6 — Chupar dos dentes um fiapo de resquícios de manga, em pleno e formalíssimo banquete, promovendo indecoroso assovio.

7 — A noiva menstruar uma hora antes do casório e não se dar conta do indevido fato. Muito solenemente, a azarada moça desfila pela igreja com o vestido borrado de sangue, bem à vista de todos.

8 — Ir ao toalete, durante uma solenidade, sair apressadamente do banheiro sem constatar que parte do vestido ficou preso na calcinha para desfrute dos presentes.

9 — Criticar em alto e bom som, dentro da igreja a visível caspa do padre, durante missa de domingo.

10 — Encher os seios de silicone de tal modo a se assemelharem com fartas bolas de vôlei, prontas a serem apalpadas por ávidos desportistas anônimos.

Existe privacidade no ambiente online?

O universo digital inaugurou uma nova forma de vigilância e controle.
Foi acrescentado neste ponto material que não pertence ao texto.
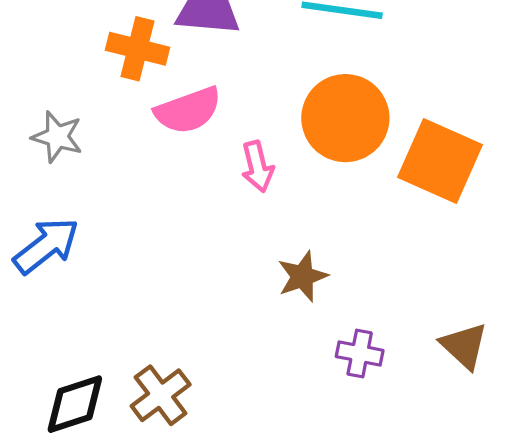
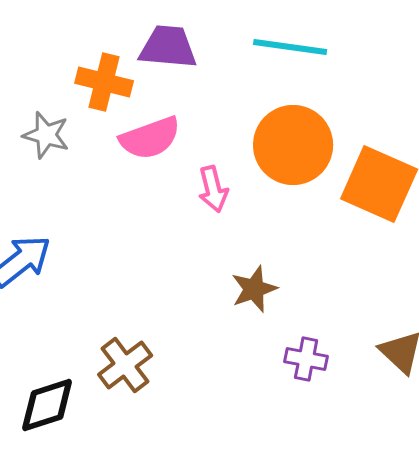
gray star: (57, 137) -> (46, 135), moved
brown cross: (161, 395) -> (125, 365), moved

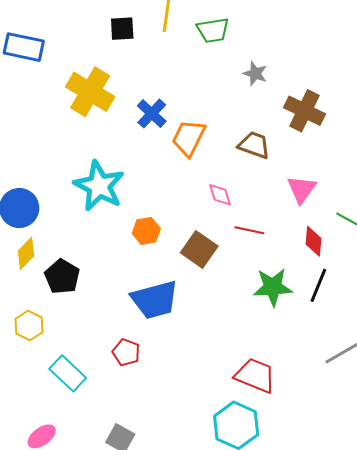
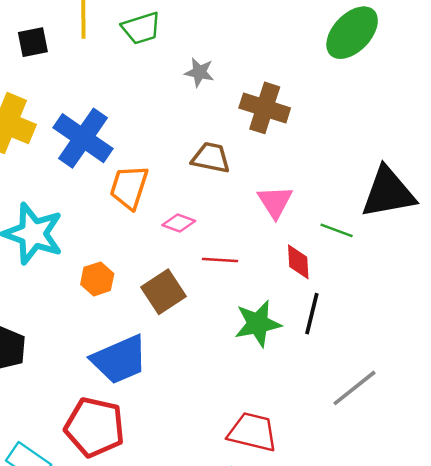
blue cross: (152, 114) -> (83, 138), size x1.6
orange trapezoid: (189, 138) -> (129, 187), moved
pink diamond: (220, 195) -> (179, 223), turned -44
brown square: (199, 249) -> (164, 292), turned 30
red pentagon: (126, 352) -> (95, 427), size x1.8

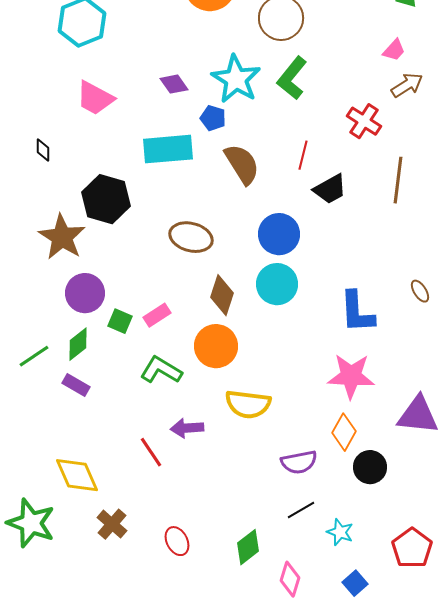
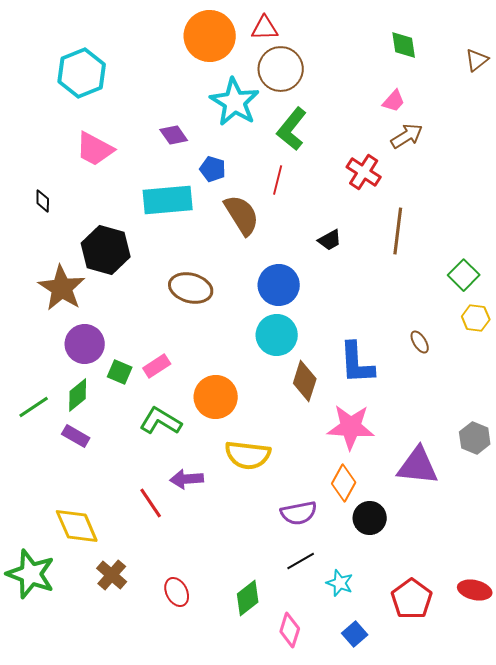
cyan star: (236, 79) -> (235, 102), moved
red line: (303, 155) -> (278, 180), moved
black trapezoid: (330, 189) -> (330, 240), size x0.7
brown diamond: (222, 295) -> (305, 381), moved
Por meio desta vigilância a nossa privacidade é afetada. Será que somos mesmo ininterruptamente observados, categorizados e controlados?
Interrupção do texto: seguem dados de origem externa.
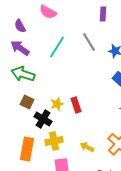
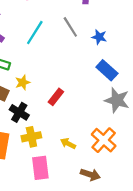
yellow star: (57, 104) -> (23, 82), moved
red rectangle: (76, 105) -> (56, 97), turned 56

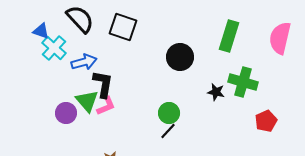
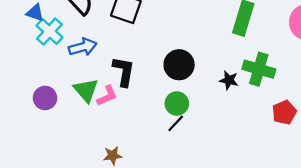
black circle: (180, 57) -> (179, 65), moved
black L-shape: (103, 84) -> (124, 71), moved
purple circle: (66, 113) -> (45, 98), moved

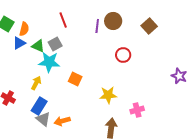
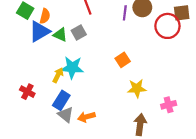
brown square: (149, 26) -> (182, 13), turned 35
blue triangle: (19, 43) -> (39, 31), size x1.5
red circle: (123, 55) -> (167, 26), moved, size x1.5
cyan star: (49, 62) -> (72, 68), moved
orange square: (75, 79) -> (123, 60), moved, turned 32

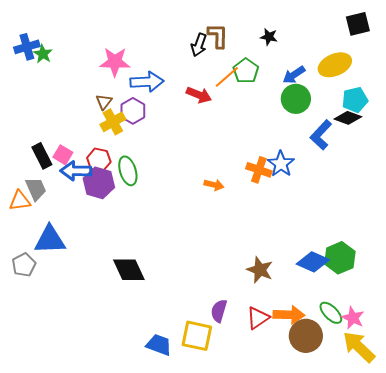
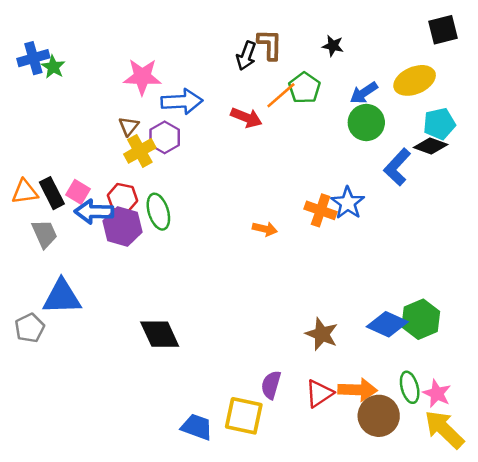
orange triangle: (20, 201) -> (25, 192), moved
green ellipse: (331, 313) -> (410, 387), turned 30

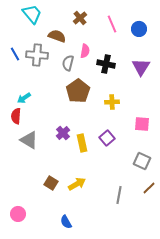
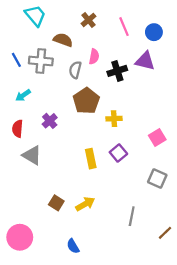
black cross: (106, 64) -> (117, 71), turned -30
purple triangle: (141, 67) -> (145, 61), moved, turned -48
cyan arrow: (24, 98) -> (23, 95), moved
yellow cross: (112, 102) -> (114, 119), moved
pink square: (142, 124) -> (157, 137), turned -35
purple cross: (63, 133) -> (50, 121), moved
brown line: (149, 188) -> (165, 233), moved
pink circle: (18, 214) -> (20, 237), size x1.5

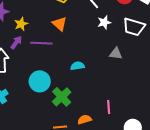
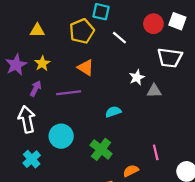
white star: (104, 22) -> (137, 77), moved
yellow star: (21, 24) -> (42, 63), moved
purple arrow: (16, 42) -> (36, 89), moved
cyan circle: (40, 81) -> (61, 136), moved

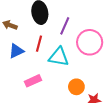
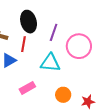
red line: (39, 44) -> (24, 44), moved
orange circle: (76, 87) -> (63, 95), moved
Segundo a pesquisadora Fernanda Bruno, “Não se pode não deixar rastro. Comunicar é deixar rastro”. Desta forma, a intelectual esclarece, “além ou aquém das informações pessoais que divulgamos voluntariamente na rede (posts, dados de perfil, conversações no Twitter ou no Facebook) toda ação — navegação, busca simples, cliques em links, downloads, produção ou reprodução de um conteúdo — deixa um rastro, um vestígio mais ou menos explícito, suscetível de ser capturado e recuperado”.

Está todo mundo despido. Não tem jeito. Mais que nu. As pessoas, pensamentos, intenções, preconceitos, anseios hoje são cada vez mais transparentes. Pode usar máscaras da cor da sua preferência. Maquiagem exagerada. Colocar uma peruca, quem sabe. Um bigode de ocasião. Acabou o esconde-esconde.

O lance é esse. Nem pense em escapar. Olhos nos olhos. Quero ver o que você diz. (Aliás, vai dizer que ainda não adivinhou que o meu beijo tem gosto de anis?).